Jimson was a prophet. That very night it began to rain.
CHAPTER XV—THE RIDE TO HOLLOWAYS
Being kept indoors by the rain was not altogether a privation. At least, the three girls staying at the Big House did not find it such.
They became acquainted with Mammy Dilsey during that first day of rain. At least, the girls from the North did; Nettie had been a pet of the old woman for years.

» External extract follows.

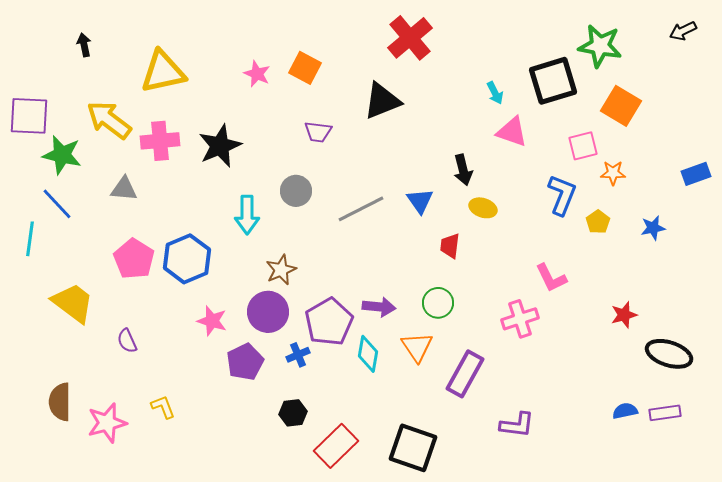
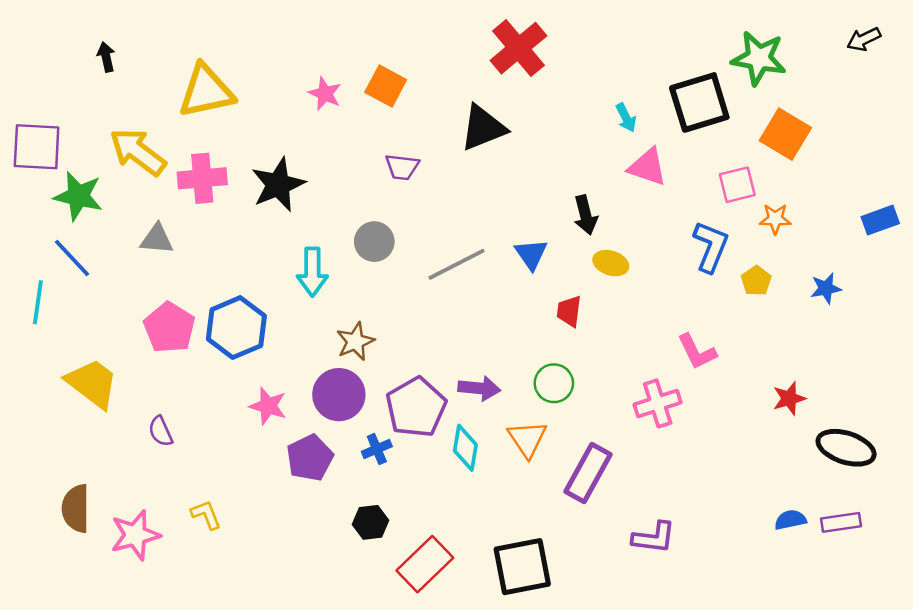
black square: (413, 448) -> (522, 567), turned -30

Dilsey was full of old-time stories—just such stories as were calculated to enthrall girls of the age of Ruth Fielding and her friends. For even Ruth, with all her good sense and soberness, loved to hear of pretty ladies, in pretty frocks, and with beautifully dressed gentlemen dancing attendance upon them, such as in the old times often filled Merredith House.
Mammy Dilsey insisted she could remember when men really dressed in satin and lace, and wore wonderfully fluted shirt-bosoms, and fine linen and broadcloth. The pre-Civil War ladies, of course, with their crinolines, and tiny bonnets, and enormous shade-hats must have looked really beautiful. The girls listened to the tales of the parties at the Big House almost breathlessly.

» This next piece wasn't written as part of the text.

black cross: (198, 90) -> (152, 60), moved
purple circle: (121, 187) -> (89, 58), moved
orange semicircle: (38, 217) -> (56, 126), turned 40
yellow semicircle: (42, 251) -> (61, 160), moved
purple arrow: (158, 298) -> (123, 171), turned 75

“An’ dat time de Gov’nor come—de two Gov’nors come,” sighed Mammy Dilsey. “De Gov’nor ob No’th Ca’lina an’ de Gov’nor ob So’th Ca’lina——”
“I know what they said to each other—those two governors,” interrupted Helen, her eyes dancing. “My father told me.”

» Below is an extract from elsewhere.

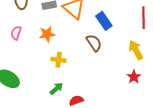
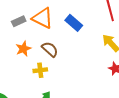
brown semicircle: (94, 43) -> (50, 49), moved

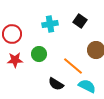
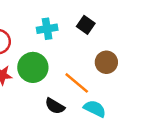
green circle: (39, 54) -> (33, 67), size x1.5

“I dunno wot dey said,” said Mammy Dilsey, who did not know the old joke. “But I sho’ knows how dey looked. Dey was bof such big, upstandin’ sort o’ men. My-oh-my! Ah tells yo’, chillen, dey was a big breed o’ men in dese pahts in dem days—sho’ was.
“Ma Miss Rachel, she been a li’le tinty gal in dem days. Ah car’s her in ma arms ‘mos’ de time. Her maw was weakly-like. An’ I could walk up an’ down de end o’ dis big verandah wid dat mite ob a baby, an’ see all dat went on.